Similarly, Dennis Kucinich has labored for a year to advance at least two big ideas among Democratic voters -- that the United States should get quickly out of Iraq while quickly bringing the United Nations in and that the United States should withdraw from the North American Free Trade Agreement and the World Trade Organization. He has been in every debate, doing his best but promising to support the winner of the nomination -- as have Dean and Al Sharpton.
Nader is now presenting the same ideas as central to his campaign, proposals that voters have already had a chance to consider.
Nader claims he avoided the Democratic contest in 2000 and this year because it is really a "wealth primary" -- a claim refuted by Dean's success and Kucinich's diligence. He has no answer for the grass-roots unity that has emerged from the primaries thus far for the eventual struggle with Bush. Indeed, this unity forced him to accelerate the announcement of his own plans, even before he had demonstrated the ability to get on the ballot in a single state.
"They don't practice Democratic politics the way I want to practice Democratic politics," he said yesterday.
That example of his willfulness is not the only one. Even more remarkable is the fact that because of the broad progressive unity this year, Nader has been forced to come up with bizarre ideas for vote trading via computer -- for example, between Democrats in swing states and Democrats in overwhelmingly pro- or anti-Bush states, or between disgruntled conservative Republicans and Democrats. The idea, Nader says, is to avoid helping reelect Bush but still to help Nader; that is a helpful statement by Nader that Nader's priorities involve Nader.

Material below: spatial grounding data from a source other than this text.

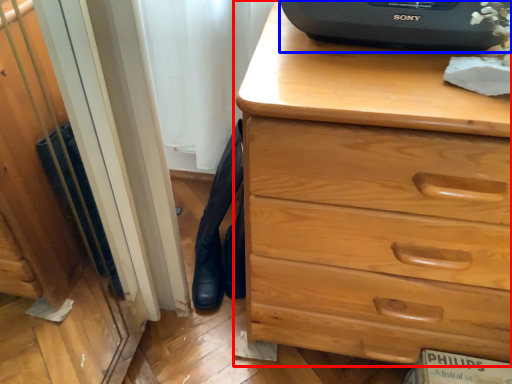 Question: Among these objects, which one is nearest to the camera, chest of drawers (highlighted by a red box) or desktop computer (highlighted by a blue box)?

Choices:
 (A) chest of drawers
 (B) desktop computer

Answer: (A) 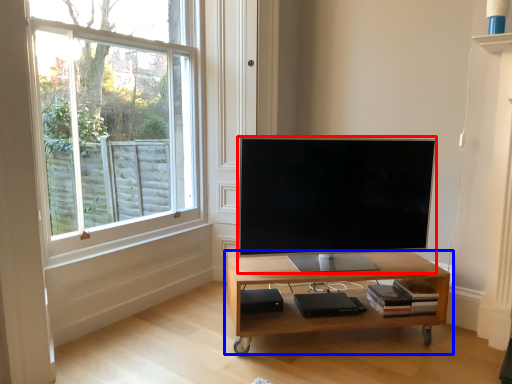 Question: Which object appears closest to the camera in this image, television (highlighted by a red box) or table (highlighted by a blue box)?

Choices:
 (A) television
 (B) table

Answer: (A) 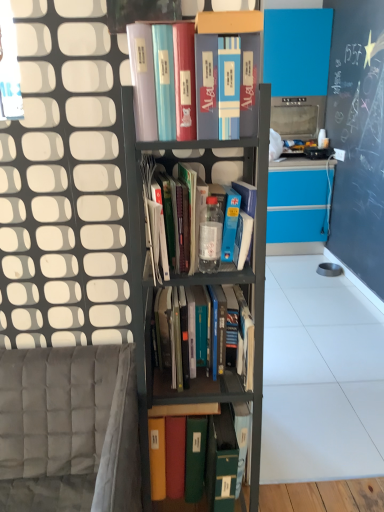 Question: Considering the positions of matte plastic books at upper center, the 1th book when ordered from top to bottom, and green matte folder at center, which is the 4th book in top-to-bottom order, in the image, is matte plastic books at upper center, the 1th book when ordered from top to bottom, bigger or smaller than green matte folder at center, which is the 4th book in top-to-bottom order,?

Choices:
 (A) small
 (B) big

Answer: (A)

Question: Choose the correct answer: Is matte plastic books at upper center, the 1th book when ordered from top to bottom, inside green matte folder at center, the first book ordered from the bottom, or outside it?

Choices:
 (A) inside
 (B) outside

Answer: (B)

Question: Which object is the farthest from the metallic gray bookshelf at center?

Choices:
 (A) matte plastic books at upper center, the 1th book when ordered from top to bottom
 (B) translucent plastic bottle at center, positioned as the 3th book in bottom-to-top order
 (C) hardcover books at center, the 3th book in the top-to-bottom sequence
 (D) green matte folder at center, the first book ordered from the bottom
 (E) gray fabric armchair at lower left

Answer: (D)

Question: Based on their relative distances, which object is farther from the matte plastic books at upper center, the 1th book when ordered from top to bottom?

Choices:
 (A) green matte folder at center, the first book ordered from the bottom
 (B) metallic gray bookshelf at center
 (C) translucent plastic bottle at center, positioned as the 2th book in top-to-bottom order
 (D) hardcover books at center, the 3th book in the top-to-bottom sequence
 (E) gray fabric armchair at lower left

Answer: (A) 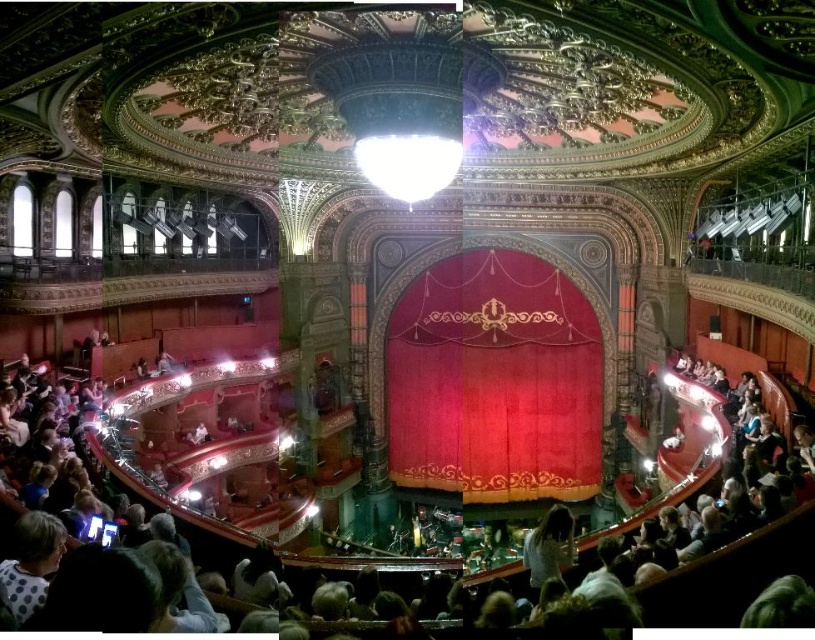 Question: Is velvet/red curtain at center to the left of smooth velvet curtain at center from the viewer's perspective?

Choices:
 (A) yes
 (B) no

Answer: (B)

Question: Which point is farther from the camera taking this photo?

Choices:
 (A) (498, 412)
 (B) (338, 593)

Answer: (A)

Question: Can you confirm if velvet/red curtain at center is thinner than smooth velvet curtain at center?

Choices:
 (A) no
 (B) yes

Answer: (B)

Question: Which point is closer to the camera?

Choices:
 (A) velvet/red curtain at center
 (B) smooth velvet curtain at center

Answer: (B)

Question: Considering the relative positions of velvet/red curtain at center and smooth velvet curtain at center in the image provided, where is velvet/red curtain at center located with respect to smooth velvet curtain at center?

Choices:
 (A) above
 (B) below

Answer: (A)

Question: Which of the following is the closest to the observer?

Choices:
 (A) velvet/red curtain at center
 (B) smooth velvet curtain at center

Answer: (B) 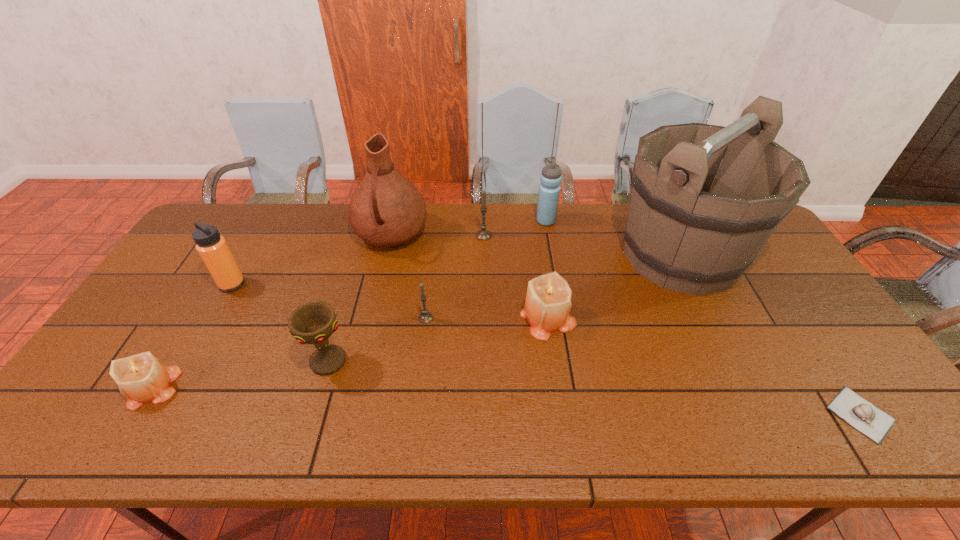 The width and height of the screenshot is (960, 540). Identify the location of free spot located on the left of the right beige candle. (406, 316).

Where is `vacant space situated 0.260m on the left of the smaller gray candle`? vacant space situated 0.260m on the left of the smaller gray candle is located at coordinates (325, 318).

At what (x,y) coordinates should I click in order to perform the action: click on vacant region located 0.340m on the back of the left beige candle. Please return your answer as a coordinate pair (x, y). The width and height of the screenshot is (960, 540). Looking at the image, I should click on (225, 273).

Locate an element on the screen. The height and width of the screenshot is (540, 960). vacant space situated 0.160m on the left of the shortest object is located at coordinates (759, 414).

Identify the location of bucket at the far edge. Image resolution: width=960 pixels, height=540 pixels. (679, 234).

Find the location of a particular element. This screenshot has height=540, width=960. pitcher that is at the far edge is located at coordinates (386, 209).

Identify the location of water bottle that is positioned at the far edge. (549, 190).

This screenshot has height=540, width=960. What are the coordinates of `candle located in the far edge section of the desktop` in the screenshot? It's located at (483, 234).

Locate an element on the screen. object positioned at the near edge is located at coordinates (867, 418).

At what (x,y) coordinates should I click in order to perform the action: click on object that is at the left edge. Please return your answer as a coordinate pair (x, y). Looking at the image, I should click on (142, 378).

Four years ago, Nader went to the country with the preposterous proposition that it didn't matter whether Bush or Al Gore became president. After that, it is understandable that he begins another run with handicaps. Wake me when he is on enough ballots to produce an Electoral College majority. In the meantime, instead of having to argue the merits in the trenches of the same ideas advanced by Dean and Kucinich, Nader is taking the easier route of sound bite advocacy and ritual denunciation; his supporters during the weekend's media blitz were calling John Kerry a "corporate whore."
For President Bush, no competition in the primaries has not proved to be the typical advantage. His incumbency turned out to have prevented major arguments on the right from occurring in Iowa and New Hampshire. It has not prevented them from emerging nationally.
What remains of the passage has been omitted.